Lors de l'élimination des divergences, le Conseil national s'est tout d'abord penché sur l'alinéa de l'art. 2 selon lequel les cantons ne peuvent pas désigner d'autres professions que celles définies dans la loi, qu'il avait lui-même ajouté et que le Conseil des États avait biffé par la suite. La majorité de la commission a proposé de le maintenir, et le conseil s'est en effet prononcé par 73 voix contre 72 -grâce à la voix prépondérante de son président - pour son maintien ainsi que pour une réglementation uniforme à l'échelle de la Suisse dans ce domaine. S'agissant de la publicité faite par les personnes exerçant une profession médicale universitaire, la majorité de la commission a proposé de s'en tenir à la décision de biffer la formulation restrictive retenue par le Conseil fédéral et soutenue par le Conseil des États. Le conseil a suivi cette proposition, qu'il a adoptée à une courte majorité, par 77 voix contre 76.

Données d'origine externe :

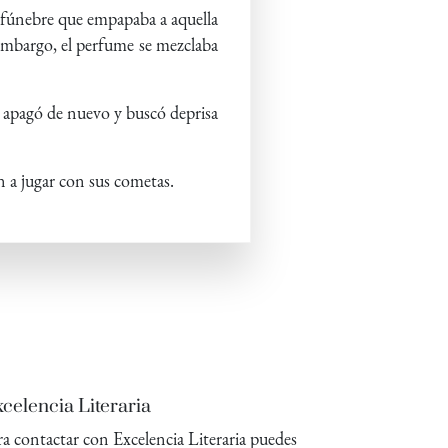
a fúnebre que empapaba a aquella
 embargo, el perfume se mezclaba
se apagó de nuevo y buscó deprisa
an a jugar con sus cometas.
celencia Literaria
ra contactar con Excelencia Literaria puedes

Le Conseil des États a maintenu sans discussion sa décision de biffer l'alinéa de l'art. 2 ajouté par le Conseil national. Au nom de la commission, Erika Forster-Vannini (RL, SG) a souligné qu'en matière de désignation de nouvelles professions médicales, il ne pouvait s'agir d'entamer la liberté des cantons et des universités. S'agissant de la disposition relative à la publicité, le conseil a également décidé sans discussion de suivre la proposition de sa commission visant à maintenir le projet du Conseil fédéral.
Sur proposition de sa commission, le Conseil national s'est rallié par la suite au Conseil des États sur ces deux points.